Yang moves the conversation forward, by essentially asking, “Whither Asian-American film?” He has some really intriguing proposals that involve leveraging the high-density presence of Asian-American students at select North American universities- and with a supposed pocketbook to purchase film/DVD (?), music, etc.- with the goal of cultivating Asian-Americans who are film makers, musicians, and other artists.

Will it work? According to those he interviewed, there has to be a market for the art form: pure and simple. It’s an essay, but well worth the time to read.

This whole matter of marketing is a complex one, and I’m hardly the one to run to for advice on this matter. But, I would want to affirm that making your self known and establishing one’s network is fairly and universally sound wisdom for fruitful bread-winning and service to one’s community and beyond.  It’s the former, making your self known, that I was reminded of the hiring of an English professor at a nearby university through reading Yang’s editorial.

In a conversation with some of the PhD students I knew in the department, the topic was “How does one get hired in the Humanities these days?” There are all of the usual proposals, but one student observed that in the recent hire, some of the grad students participating in the interviews noticed something about themselves as well as the prospective faculty member.

The prospects with the most interesting research gave the most boring presentations and proposals for the courses they would teach.

The prospects with the least interesting research gave the most attractive and interesting presentations and proposals for the courses they would teach.

The grad students all checked-in with each other, and the results from above were unanimous. Scary. As you may have surmised, the hire went to the prospect with the best public representation. As one grad student put it, “That guy marketed himself better than anyone else.”

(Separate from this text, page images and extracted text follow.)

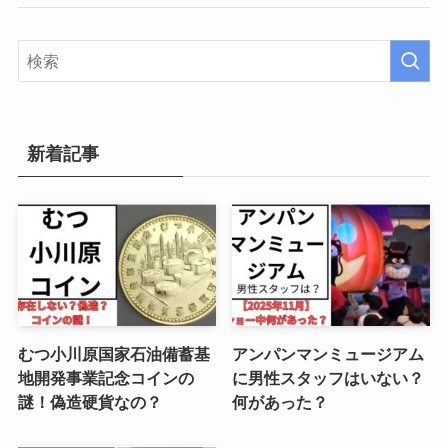
新着記事
むつ小川原国家石油備蓄基
アンパンマンミュージアム
地開発事業記念コインの
に男性スタッフはいない？
謎！偽造硬貨なの？
何があった？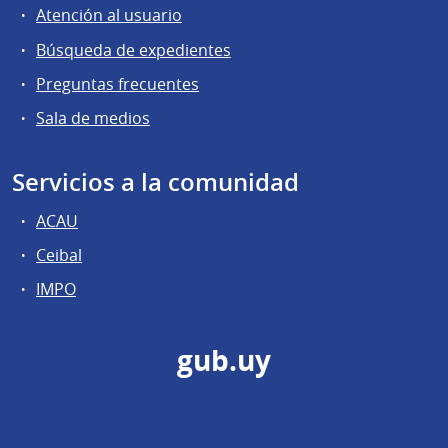
Atención al usuario
Búsqueda de expedientes
Preguntas frecuentes
Sala de medios
Servicios a la comunidad
ACAU
Ceibal
IMPO
gub.uy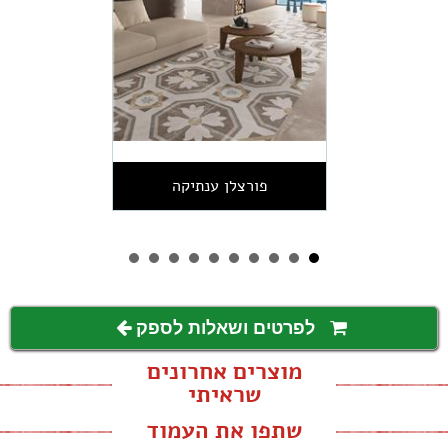
פורצלן ענתיקה
לפרטים ושאלות לספק
מוצרים אחרונים
שראיתי
שתפו את העמוד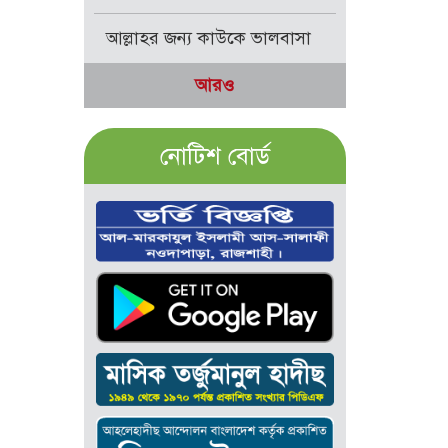
আল্লাহর জন্য কাউকে ভালবাসা
আরও
নোটিশ বোর্ড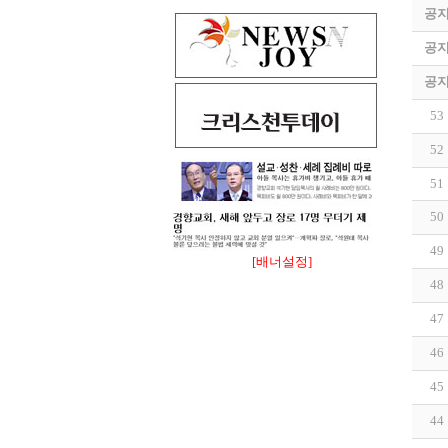
공
공
공
53
52
51
50
49
[배너설정]
48
47
46
45
44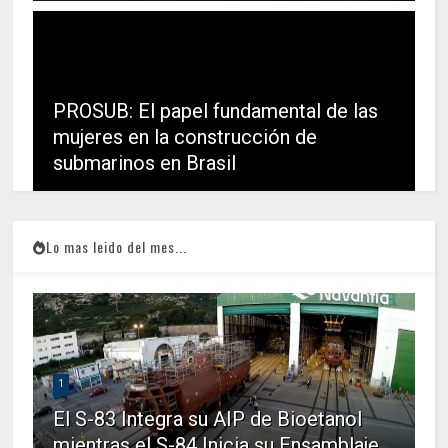
PROSUB: El papel fundamental de las
mujeres en la construcción de
submarinos en Brasil
Lo mas leido del mes...
1
El S-83 Integra su AIP de Bioetanol
mientras el S-84 Inicia su Ensamblaje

As the parent of two Asian-American artists, my sense is that this topic of marketing is always and will ever be a sensitive one. I have inquired of my kids if they wanted to start a blog as a way of making themselves known in the dance world. “No.” In short, that’s not the way the dance world works. Or so they presently understand the culture of dance. (I wonder if that culture simply both employs social media for the promotion of performances and disregards it for the promotion of the performer.) And, there is also the tacit concern that such promotion will work in reverse or against the very aims they want fulfilled. I suppose there is also the phenomenon of what happens to “the nail sticking up” that may also be a concern.

All that being said both kids routinely get gigs, one had a succession of long-term contracts with a ballet company, and both audiences and artistic directors have enjoyed their person and performance. Why not market yourself if you are an emerging or experienced Asian-American artist?